I mixed up my readings today for a little variety. Most of the time when I have read through the Bible in a year I did not go through it sequentially. I would write a list of the book names on a sheet of paper and then plan on reading 4 chapters a day. I would jump around from Old and New Testament back and forth often pairing books that I don't like as much with ones that I do. Such as pairing Leviticus with Hebrews or one of the gospels. If you read about 4 chapters a day of the Bible you should get through it in a year even with missing some days.
My present challenge is to read through the New Testament in February. So, today I did Luke 7-9 and then read 1 John, 2 John and 3 John. I've always loved the personal way that John writes and the way he emphasizes walking in love and living out your example. One of the passages that stood out to me today is in Luke 7:40-50.
Jesus goes to the home of Simon who was a Pharisee because he has been invited to a dinner. In those days, dinner would be eaten in a reclining position with Jesus' feet behind him. A woman enters the room soon after Jesus and in tears wets his feet and anoints him with fragrances and wipes his feet with her hair while kissing his feet. Simon responds to this by being indignant because he says that she is a sinner (probably a prostitute). How Simon knows this is up for some speculation. Maybe he's been a customer?

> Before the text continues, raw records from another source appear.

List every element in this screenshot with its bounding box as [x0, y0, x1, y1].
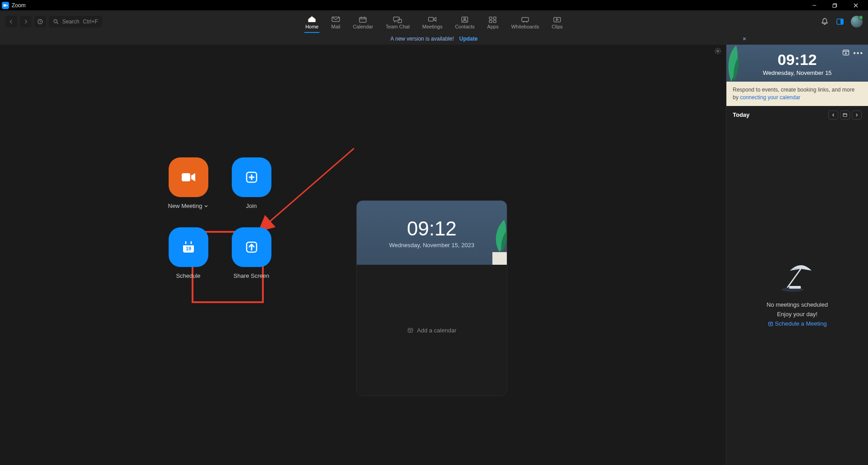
schedule-label: Schedule [176, 272, 200, 279]
topbar: Search Ctrl+F Home Mail Calendar Team Ch… [0, 10, 868, 33]
umbrella-icon [779, 262, 815, 293]
notifications-button[interactable] [820, 17, 829, 26]
no-meetings-line1: No meetings scheduled [767, 301, 828, 308]
window-maximize-button[interactable] [825, 0, 845, 10]
svg-rect-21 [522, 17, 528, 21]
nav-back-button[interactable] [5, 16, 17, 28]
svg-line-28 [268, 148, 354, 223]
plant-illustration-small [726, 45, 742, 82]
today-header: Today [726, 106, 868, 124]
contacts-icon [460, 16, 469, 23]
tab-team-chat[interactable]: Team Chat [379, 10, 416, 33]
right-panel-clock: ••• 09:12 Wednesday, November 15 [726, 45, 868, 82]
window-close-button[interactable] [845, 0, 866, 10]
tab-mail[interactable]: Mail [325, 10, 346, 33]
rp-time: 09:12 [734, 51, 861, 69]
clock-time: 09:12 [407, 217, 456, 240]
tab-home[interactable]: Home [299, 10, 325, 33]
tab-calendar[interactable]: Calendar [347, 10, 380, 33]
join-button[interactable] [232, 157, 271, 197]
tab-apps[interactable]: Apps [481, 10, 505, 33]
svg-point-7 [54, 20, 57, 23]
tab-clips[interactable]: Clips [545, 10, 569, 33]
main-area: New Meeting Join 19 [0, 45, 726, 465]
clock-header: 09:12 Wednesday, November 15, 2023 [357, 201, 507, 265]
new-meeting-button[interactable] [169, 157, 208, 197]
tab-label: Home [305, 24, 318, 29]
plus-icon [243, 168, 261, 186]
svg-text:19: 19 [185, 246, 191, 251]
today-label: Today [733, 111, 749, 118]
calendar-icon [358, 16, 367, 23]
nav-forward-button[interactable] [20, 16, 32, 28]
tab-label: Contacts [455, 24, 474, 29]
svg-rect-52 [789, 286, 801, 289]
share-screen-button[interactable] [232, 227, 271, 267]
svg-rect-24 [554, 17, 560, 22]
no-meetings-empty-state: No meetings scheduled Enjoy your day! Sc… [726, 124, 868, 465]
calendar-prev-button[interactable] [828, 110, 838, 120]
schedule-meeting-link[interactable]: Schedule a Meeting [768, 320, 827, 327]
user-avatar[interactable] [851, 16, 863, 28]
banner-update-link[interactable]: Update [459, 36, 478, 42]
calendar-today-button[interactable] [840, 110, 850, 120]
schedule-action: 19 Schedule [160, 227, 216, 279]
video-icon [179, 168, 197, 186]
share-screen-label: Share Screen [234, 272, 270, 279]
svg-rect-19 [490, 20, 492, 23]
banner-text: A new version is available! [390, 36, 454, 42]
home-icon [308, 16, 317, 23]
tab-label: Calendar [353, 24, 373, 29]
plant-illustration [480, 215, 507, 265]
search-input[interactable]: Search Ctrl+F [49, 16, 102, 28]
calendar-plus-icon [768, 321, 773, 327]
svg-rect-18 [494, 17, 496, 19]
whiteboard-icon [521, 16, 530, 23]
tab-meetings[interactable]: Meetings [416, 10, 449, 33]
tab-contacts[interactable]: Contacts [449, 10, 481, 33]
panel-toggle-button[interactable] [836, 17, 845, 26]
svg-rect-17 [490, 17, 492, 19]
update-banner: A new version is available! Update × [0, 33, 868, 45]
calendar-add-button[interactable] [842, 49, 850, 57]
tab-label: Mail [331, 24, 340, 29]
tab-label: Apps [487, 24, 499, 29]
tab-label: Clips [551, 24, 562, 29]
chat-icon [393, 16, 402, 23]
join-action: Join [223, 157, 280, 209]
svg-rect-14 [428, 18, 433, 21]
schedule-button[interactable]: 19 [169, 227, 208, 267]
action-grid: New Meeting Join 19 [160, 157, 280, 279]
search-icon [53, 19, 59, 24]
clock-date: Wednesday, November 15, 2023 [389, 242, 474, 249]
nav-history-button[interactable] [34, 16, 46, 28]
video-icon [428, 16, 437, 23]
settings-button[interactable] [714, 47, 721, 55]
svg-rect-29 [182, 173, 190, 181]
window-titlebar: Zoom [0, 0, 868, 10]
apps-icon [488, 16, 497, 23]
tab-label: Meetings [423, 24, 443, 29]
window-minimize-button[interactable] [804, 0, 825, 10]
calendar-icon: 19 [179, 238, 197, 256]
connect-calendar-link[interactable]: connecting your calendar [740, 94, 800, 101]
svg-rect-48 [843, 114, 847, 117]
svg-rect-3 [833, 4, 836, 7]
svg-rect-26 [840, 19, 843, 24]
svg-rect-39 [492, 252, 507, 265]
mail-icon [331, 16, 340, 23]
tab-whiteboards[interactable]: Whiteboards [505, 10, 546, 33]
add-calendar-link[interactable]: Add a calendar [417, 327, 456, 334]
new-meeting-label: New Meeting [168, 203, 202, 209]
svg-line-50 [787, 269, 801, 288]
svg-point-16 [464, 18, 466, 19]
calendar-next-button[interactable] [852, 110, 862, 120]
tab-label: Whiteboards [511, 24, 539, 29]
no-meetings-line2: Enjoy your day! [777, 311, 817, 318]
svg-point-27 [717, 50, 719, 52]
banner-close-button[interactable]: × [743, 35, 746, 42]
clock-card: 09:12 Wednesday, November 15, 2023 Add a… [356, 200, 507, 396]
chevron-down-icon[interactable] [204, 204, 208, 208]
clips-icon [553, 16, 562, 23]
more-menu-button[interactable]: ••• [853, 49, 863, 57]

Jesus replies that while Simon offered no water for his feet she has wet his feet with her tears. While Simon offered no kiss, she has been kissing his feet. While he offered no anointing, she anointed his feet with costly perfume. Then he says in verse 47 "he who is forgiven little loves little." I think this is exactly what the gospel is really all about. After all, the most important commandment of the gospels is to love God and then to go love others. And one of the reasons that we love God is because we realize the sacrifice that he made for us and that he loved us first. We realize that we have been forgiven a debt that there was no way in heaven and earth we could repay. John says this also in John 4:9-10
"By this the love of God was manifested in us, that God has sent His only begotten Son into the world so that we might live through Him. In this is love, not that we loved God, but that He loved us and sent His Son to be the propitiation for our sins."